第1部 cm級GPS衛星測位…実験のための基礎知識
第1章 ドンドン広がる実用化!高精度cm級GPS測位ワールド
第2章 cm級高精度のためのGPS/GNSS受信機
Appendix1 L1/L2/L5/L6と呼ばれるGNSS周波数帯の使い分け
第3章 測位性能を大きく左右するGNSSアンテナ入門
第2部 標準GPSとは別モノ…cm級測位の原理と「基準局」
第1章 標準的なGPSで位置が計算できるメカニズム
第2章 基準局によるcm級測位・基準局いらずのcm級測位
第3章 cm級のスタート地点…基本「RTK」GPS衛星測位
Appendix1 観測で得られる座標「今期」と地図の座標「元期」
第3部 はじめての「基準局いらず」…かんたんcm級測位CLAS
第1章「基準局いらず=単独」でかんたん!cm級衛星測位CLASのしくみ
第2章 cm級測位演算ソフトウェアCLASLIB入門
第3章 実際のcm級CLAS測位システムを見てみる
第4部 かんたんcm級衛星測位CLASキット実験
第1章 かんたんcm級衛星測位CLASキットmosaic入門
第2章 かんたんcm級衛星測位CLAS&3周波キット実験
第3章 みちびきCLAS信号対応300ドル受信機TAU1302キット
第4章 実測CLAS信号から仮想的な基準局データを計算
第5章 計算した仮想基準局データによるcm級RTK測位
第5部 cm級の基本RTK GPS測位ZED-F9Pキット実験
第1章 2周波RTK受信機ZED-F9P活用マニュアル
第2章 ラズパイと定番F9PキットでRTK基準局を作る
第6部 現実解!ネットでつなぐRTK測位入門
第1章 ケータイでつなぐ「基準局いらず」!ネットワーク型RTK測位のしくみ
第2章 M5Stackマイコン用F9Pキット…ネットワーク型RTK実験
第7部 別の基準局いらず…高精度測位MADOCA
第1章 みちびきが提供する高精度測位MADOCA入門
第2章 基準局いらず…みちびきのCLASとMADOCAの実力感
Appendix1 衛星測位をフルモデリング! 高精度測位MADOCA
第8部 高精度測位レベルアップ技術
第1章 性能を決める電波技術…マルチパスとその対策
第2章 自動運転のキモ…途切れないGPS測位
   *
 第1部の第1章には、高精度cm級GPS測位ワールドでは低価格化と高性能化が進んでいるとして、次の記述がありました。
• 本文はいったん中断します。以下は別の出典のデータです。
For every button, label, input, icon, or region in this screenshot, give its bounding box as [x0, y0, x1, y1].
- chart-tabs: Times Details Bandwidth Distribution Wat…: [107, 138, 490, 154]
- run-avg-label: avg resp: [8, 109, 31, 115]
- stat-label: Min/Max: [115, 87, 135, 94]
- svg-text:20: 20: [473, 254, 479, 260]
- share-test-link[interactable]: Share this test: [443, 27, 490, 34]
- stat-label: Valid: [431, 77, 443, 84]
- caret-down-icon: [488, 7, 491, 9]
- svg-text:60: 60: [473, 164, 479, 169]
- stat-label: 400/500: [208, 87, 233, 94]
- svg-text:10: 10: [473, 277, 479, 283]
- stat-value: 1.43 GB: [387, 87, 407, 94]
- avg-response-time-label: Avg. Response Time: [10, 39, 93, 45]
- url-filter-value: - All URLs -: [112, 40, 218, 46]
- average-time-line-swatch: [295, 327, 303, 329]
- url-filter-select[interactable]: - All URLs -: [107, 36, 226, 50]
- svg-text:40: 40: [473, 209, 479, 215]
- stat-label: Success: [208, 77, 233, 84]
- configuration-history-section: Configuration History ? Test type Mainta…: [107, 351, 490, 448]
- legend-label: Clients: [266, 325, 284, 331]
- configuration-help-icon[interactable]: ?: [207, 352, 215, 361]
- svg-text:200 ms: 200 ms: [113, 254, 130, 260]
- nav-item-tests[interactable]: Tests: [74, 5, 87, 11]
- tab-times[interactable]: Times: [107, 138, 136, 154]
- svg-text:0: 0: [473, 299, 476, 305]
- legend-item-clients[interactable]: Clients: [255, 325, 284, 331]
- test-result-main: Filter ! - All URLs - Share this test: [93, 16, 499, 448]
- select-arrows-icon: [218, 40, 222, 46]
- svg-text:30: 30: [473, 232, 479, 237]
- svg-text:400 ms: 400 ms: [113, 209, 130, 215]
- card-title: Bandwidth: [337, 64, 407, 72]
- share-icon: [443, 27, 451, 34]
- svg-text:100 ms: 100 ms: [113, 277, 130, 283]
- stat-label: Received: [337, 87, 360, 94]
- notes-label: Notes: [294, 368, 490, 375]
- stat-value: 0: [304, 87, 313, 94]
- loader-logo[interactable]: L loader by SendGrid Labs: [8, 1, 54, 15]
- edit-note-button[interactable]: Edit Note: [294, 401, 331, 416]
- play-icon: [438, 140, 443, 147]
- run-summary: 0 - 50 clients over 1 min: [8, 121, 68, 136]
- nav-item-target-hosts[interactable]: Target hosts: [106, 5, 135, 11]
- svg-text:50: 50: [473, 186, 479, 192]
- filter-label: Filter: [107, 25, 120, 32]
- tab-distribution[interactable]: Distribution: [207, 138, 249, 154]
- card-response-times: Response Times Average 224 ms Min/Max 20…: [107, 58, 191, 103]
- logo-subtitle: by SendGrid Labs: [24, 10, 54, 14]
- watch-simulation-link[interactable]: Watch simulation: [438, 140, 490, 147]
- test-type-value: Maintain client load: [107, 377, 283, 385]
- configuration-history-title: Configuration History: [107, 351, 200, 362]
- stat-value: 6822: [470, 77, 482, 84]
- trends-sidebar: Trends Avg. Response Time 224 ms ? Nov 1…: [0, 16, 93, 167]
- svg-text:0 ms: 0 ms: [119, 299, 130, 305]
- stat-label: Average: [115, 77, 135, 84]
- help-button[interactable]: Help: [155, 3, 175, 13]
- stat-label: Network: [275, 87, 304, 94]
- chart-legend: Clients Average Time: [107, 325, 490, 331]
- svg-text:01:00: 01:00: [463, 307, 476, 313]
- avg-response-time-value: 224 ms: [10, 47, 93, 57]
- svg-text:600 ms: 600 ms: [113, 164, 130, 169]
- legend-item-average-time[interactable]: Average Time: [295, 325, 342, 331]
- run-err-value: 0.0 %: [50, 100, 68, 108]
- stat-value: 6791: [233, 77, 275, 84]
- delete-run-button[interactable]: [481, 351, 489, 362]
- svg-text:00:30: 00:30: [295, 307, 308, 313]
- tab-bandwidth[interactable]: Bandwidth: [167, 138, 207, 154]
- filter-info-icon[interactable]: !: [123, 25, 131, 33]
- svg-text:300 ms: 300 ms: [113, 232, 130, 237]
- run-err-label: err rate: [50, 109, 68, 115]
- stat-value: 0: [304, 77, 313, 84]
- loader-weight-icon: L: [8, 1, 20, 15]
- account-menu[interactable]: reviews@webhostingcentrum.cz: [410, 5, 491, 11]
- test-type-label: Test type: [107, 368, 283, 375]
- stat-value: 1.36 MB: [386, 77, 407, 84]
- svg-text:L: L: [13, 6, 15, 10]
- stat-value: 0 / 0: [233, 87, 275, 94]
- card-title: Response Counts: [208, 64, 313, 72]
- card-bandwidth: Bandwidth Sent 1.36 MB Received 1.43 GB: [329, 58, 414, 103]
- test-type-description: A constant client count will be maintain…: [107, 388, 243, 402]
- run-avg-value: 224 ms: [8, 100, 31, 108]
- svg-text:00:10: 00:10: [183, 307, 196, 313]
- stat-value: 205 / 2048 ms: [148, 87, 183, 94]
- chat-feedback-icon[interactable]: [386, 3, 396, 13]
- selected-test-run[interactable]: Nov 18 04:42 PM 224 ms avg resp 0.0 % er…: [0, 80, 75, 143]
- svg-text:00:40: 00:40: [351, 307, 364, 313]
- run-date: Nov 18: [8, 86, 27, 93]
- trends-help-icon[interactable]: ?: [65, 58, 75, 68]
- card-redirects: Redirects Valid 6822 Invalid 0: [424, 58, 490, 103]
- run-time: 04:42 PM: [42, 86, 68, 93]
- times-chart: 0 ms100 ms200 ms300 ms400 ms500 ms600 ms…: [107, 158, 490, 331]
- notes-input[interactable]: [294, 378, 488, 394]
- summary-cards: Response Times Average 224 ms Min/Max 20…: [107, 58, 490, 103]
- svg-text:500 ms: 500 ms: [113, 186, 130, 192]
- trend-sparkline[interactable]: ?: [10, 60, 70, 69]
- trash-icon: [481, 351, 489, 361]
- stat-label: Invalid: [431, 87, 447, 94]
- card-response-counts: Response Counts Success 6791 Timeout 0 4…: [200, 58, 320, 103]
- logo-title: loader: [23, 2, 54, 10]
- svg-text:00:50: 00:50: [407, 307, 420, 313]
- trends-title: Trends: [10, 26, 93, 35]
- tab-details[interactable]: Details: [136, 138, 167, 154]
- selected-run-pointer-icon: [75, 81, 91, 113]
「(前略)GNSS(注:Global Navigation Satellite System)を使って、数cmから数十cm程度の精度で受信機位置を求める高精度GNSS測位技術が開発され、改良されてきました。このうち、現在最も普及している測位方式がRTK(Real-time Kinematic)です。(中略)
 数年前からこれらの機器の低価格化が進み、例えば十年前に数百万円以上した受信機とほぼ同等の機能・性能をもったものが、現在では十万円前後で手に入るようになってきました。」
 ……実際に本書の最後のページでは、「センチメートル衛星評価測位キット」として12万円ぐらいのものが数種類紹介されていました。
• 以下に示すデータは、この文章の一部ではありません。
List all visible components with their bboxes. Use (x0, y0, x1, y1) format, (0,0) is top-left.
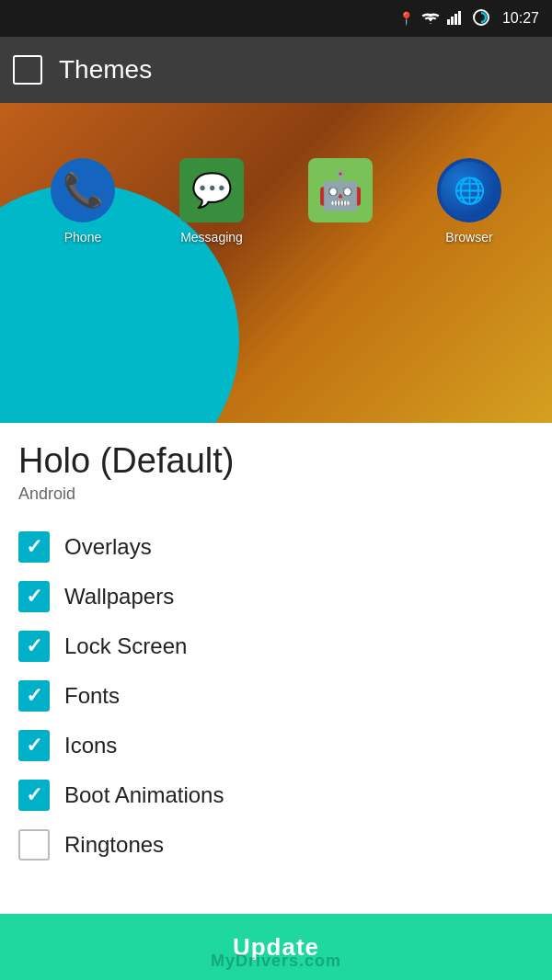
messaging-label: Messaging (180, 230, 243, 245)
theme-author: Android (18, 484, 534, 504)
app-icon-browser: 🌐 Browser (437, 158, 501, 245)
checkbox-item-wallpapers[interactable]: ✓Wallpapers (18, 572, 534, 621)
checkbox-box-4[interactable]: ✓ (18, 730, 50, 761)
checkbox-label-6: Ringtones (64, 832, 164, 858)
preview-app-icons: 📞 Phone 💬 Messaging 🤖 🌐 Browser (0, 158, 552, 245)
battery-icon (471, 9, 491, 28)
app-icon-android: 🤖 (308, 158, 373, 222)
signal-icon (447, 10, 464, 28)
phone-icon: 📞 (51, 158, 115, 222)
toolbar-title: Themes (59, 55, 152, 85)
checkbox-item-ringtones[interactable]: Ringtones (18, 820, 534, 870)
update-button[interactable]: Update MyDrivers.com (0, 914, 552, 980)
checkbox-label-3: Fonts (64, 683, 120, 709)
checkbox-label-1: Wallpapers (64, 584, 174, 610)
checkbox-label-5: Boot Animations (64, 782, 224, 808)
checkbox-box-0[interactable]: ✓ (18, 531, 50, 563)
status-bar: 📍 10:27 (0, 0, 552, 37)
checkbox-item-boot-animations[interactable]: ✓Boot Animations (18, 770, 534, 820)
checkbox-item-overlays[interactable]: ✓Overlays (18, 522, 534, 572)
checkbox-item-icons[interactable]: ✓Icons (18, 721, 534, 770)
theme-preview: 📞 Phone 💬 Messaging 🤖 🌐 Browser (0, 103, 552, 423)
checkbox-box-6[interactable] (18, 829, 50, 860)
phone-label: Phone (64, 230, 101, 245)
svg-rect-2 (454, 14, 457, 25)
content-area: Holo (Default) Android ✓Overlays✓Wallpap… (0, 423, 552, 870)
svg-rect-3 (458, 11, 461, 25)
checkbox-box-1[interactable]: ✓ (18, 581, 50, 612)
checkbox-item-lock-screen[interactable]: ✓Lock Screen (18, 621, 534, 671)
svg-rect-1 (451, 17, 454, 25)
checkbox-label-0: Overlays (64, 534, 152, 560)
checkbox-box-5[interactable]: ✓ (18, 780, 50, 811)
app-icon-messaging: 💬 Messaging (179, 158, 244, 245)
time-display: 10:27 (502, 10, 539, 27)
toolbar: Themes (0, 37, 552, 103)
checkbox-label-2: Lock Screen (64, 633, 187, 659)
update-label: Update (233, 933, 319, 962)
location-icon: 📍 (398, 11, 414, 26)
browser-icon: 🌐 (437, 158, 501, 222)
messaging-icon: 💬 (179, 158, 244, 222)
wifi-icon (421, 10, 440, 28)
browser-label: Browser (445, 230, 492, 245)
checkbox-item-fonts[interactable]: ✓Fonts (18, 671, 534, 721)
checkbox-label-4: Icons (64, 733, 117, 758)
checkbox-list: ✓Overlays✓Wallpapers✓Lock Screen✓Fonts✓I… (18, 522, 534, 870)
toolbar-icon (13, 55, 42, 85)
svg-rect-0 (447, 19, 450, 25)
android-icon: 🤖 (308, 158, 373, 222)
app-icon-phone: 📞 Phone (51, 158, 115, 245)
preview-background: 📞 Phone 💬 Messaging 🤖 🌐 Browser (0, 103, 552, 423)
checkbox-box-3[interactable]: ✓ (18, 680, 50, 712)
checkbox-box-2[interactable]: ✓ (18, 631, 50, 662)
theme-name: Holo (Default) (18, 441, 534, 481)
 これからの高精度測位の3大方式には、次のものがあるそうです。
1)RTK:短時間で高い精度が得られるが基準局が必要
2)PPP:基準局不要なので世界中どこでも使えるが測位結果が収束するまで時間がかかる
3)PPP-RTK:PPPの収束時間を短く
   *
 この本は雑誌「トランジスタ技術」の記事をベースにしていて、専門家など「ガチ勢」向けなので、私のような素人には歯が立たない内容が多いと感じました(涙……なにしろ、そもそも「cm級GPS測位」や「GNSS」って何?レベルなのに、表紙の「電子工作」感に惹かれて、なんとなく読んでみただけだったので……)。(なおGPS以外の測位システムも含めた呼び方がGNSSで、GPSもGNSSの1つだそうです。)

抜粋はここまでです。